Of course, and to repeat, the idea that the typical household or firm is 100% clued up on central bank operations, deficits, fiscal stimulus, etc is straight out of La-la land, to use Bill’s phrase. And the empirical evidence seems to be pretty much in line with common sense, namely that when households and firms notice an increase in their incomes, they immediately up their spending by a significant amount. Certainly the evidence in relation to tax rebates is that households spend a significant proportion within a year. E.g. see here, here and here.
Of course tax rebates are not exactly the same as distributing helicopter money. But they’re FAIRLY SIMILAR. Plus at least I’ve provided SOME SORT OF evidence to back my points, which is more than most Ricardian enthusiasts do.
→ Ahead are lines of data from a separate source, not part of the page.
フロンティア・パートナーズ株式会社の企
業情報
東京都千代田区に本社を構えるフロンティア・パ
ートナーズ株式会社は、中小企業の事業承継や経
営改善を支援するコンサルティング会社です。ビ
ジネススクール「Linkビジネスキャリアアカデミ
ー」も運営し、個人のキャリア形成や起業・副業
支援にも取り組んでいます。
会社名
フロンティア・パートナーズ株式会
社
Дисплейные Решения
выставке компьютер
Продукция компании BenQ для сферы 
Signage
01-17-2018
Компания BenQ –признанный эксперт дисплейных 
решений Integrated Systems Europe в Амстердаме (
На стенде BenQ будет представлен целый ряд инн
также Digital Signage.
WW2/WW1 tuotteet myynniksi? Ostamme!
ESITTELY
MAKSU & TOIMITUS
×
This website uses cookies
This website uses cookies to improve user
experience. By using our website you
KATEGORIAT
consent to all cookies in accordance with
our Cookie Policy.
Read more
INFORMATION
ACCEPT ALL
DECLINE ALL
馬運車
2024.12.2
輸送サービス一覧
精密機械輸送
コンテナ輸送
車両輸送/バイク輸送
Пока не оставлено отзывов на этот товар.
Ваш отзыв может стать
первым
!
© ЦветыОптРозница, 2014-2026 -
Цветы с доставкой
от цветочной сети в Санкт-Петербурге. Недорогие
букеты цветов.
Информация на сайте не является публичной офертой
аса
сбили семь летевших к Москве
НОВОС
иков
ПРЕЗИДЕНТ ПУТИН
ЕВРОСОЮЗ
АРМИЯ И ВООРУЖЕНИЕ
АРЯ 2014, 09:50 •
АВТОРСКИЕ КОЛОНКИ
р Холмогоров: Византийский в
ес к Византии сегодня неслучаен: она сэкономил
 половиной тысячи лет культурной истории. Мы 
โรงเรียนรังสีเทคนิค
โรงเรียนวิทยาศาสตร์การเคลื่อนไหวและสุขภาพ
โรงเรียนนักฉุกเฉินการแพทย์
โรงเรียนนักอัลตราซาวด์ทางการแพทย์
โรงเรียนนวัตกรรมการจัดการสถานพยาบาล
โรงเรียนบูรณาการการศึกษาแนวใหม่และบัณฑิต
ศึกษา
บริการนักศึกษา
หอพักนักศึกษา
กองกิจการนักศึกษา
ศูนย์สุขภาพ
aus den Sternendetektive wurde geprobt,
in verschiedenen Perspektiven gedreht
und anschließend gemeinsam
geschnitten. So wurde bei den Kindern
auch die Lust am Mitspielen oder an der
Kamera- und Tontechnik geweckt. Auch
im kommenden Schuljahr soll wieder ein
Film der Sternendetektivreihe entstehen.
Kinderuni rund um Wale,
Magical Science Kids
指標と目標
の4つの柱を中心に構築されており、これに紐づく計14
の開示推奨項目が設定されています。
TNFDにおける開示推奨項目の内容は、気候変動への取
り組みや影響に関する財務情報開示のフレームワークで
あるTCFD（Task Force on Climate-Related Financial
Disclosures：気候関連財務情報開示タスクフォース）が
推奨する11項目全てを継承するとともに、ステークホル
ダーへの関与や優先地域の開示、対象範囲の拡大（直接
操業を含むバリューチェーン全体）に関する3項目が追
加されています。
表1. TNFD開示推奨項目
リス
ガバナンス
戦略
And finally there’s a technical point on monetary base I’d better address, as follows. I referred above to non-bank private sector’s stock of base, which conflicts with the popular belief that non-bank private sector entities don’t have access to monetary base. The reality is that if I get helicopter money in the form of a check for $X, I deposit that at my commercial bank, which in turn has it’s account at the Fed credited. And I can do whatever I want with that money. So in effect I do have access to monetary base: it’s just that some commercial bank acts as agent for me when I want my stock of base paid to someone, or if I want to withdraw it in the form of physical cash.
4 comments:
The monetary base (under most definitions that I have seen) includes notes and coin, and so most people do have a piece of the monetary base sitting under their couch cushions.
In mainstream models, fiscal policy is essentially non-existent. It's an exogenous variable, to use economics slang. This means that agents in the model would not expect it to be used to control inflation, like you suggest. Ricardian equivalence has to be asssumed mathematically in order for them to find a solution (otherwise, they are missing a mathematical constraint on the possible solutions).
I am working on a series of posts about fiscal policy, and I will be covering the problems DSGE models have with modelling it.
"So in effect I do have access to monetary base: it’s just that some commercial bank acts as agent for me when I want my stock of base paid to someone"
When you deposit base money in a bank you're lending it to them. They give you a promise to pay call a deposit. The relationship between bank and depositor is debtor-creditor, not fiduciary.
Brian,
I’m puzzled by your claim that “agents in the model would not expect it to be used to control inflation..”. Surely the fact is that both fiscal and monetary policy HAVE BEEN used in an attempt to regulate demand and inflation. As Sumner put it at the start of his article, “A helicopter drop is economist lingo for a combined fiscal/monetary stimulus. Trillion dollar deficits combined with trillion dollar QE. We’ve done that…”
Please don't call it "Ricardianism", Ralph. Ricardo thought it was just as stupid an idea as you and I do. It does him a disservice to associate him with a concept which he argued against so successfully that it was seen as nonsense until the late twentieth century.
If you want a villain, Robert Barro was the man who re-introduced it to modern economics, so "Barrovianism" would be a much more suitable name for it.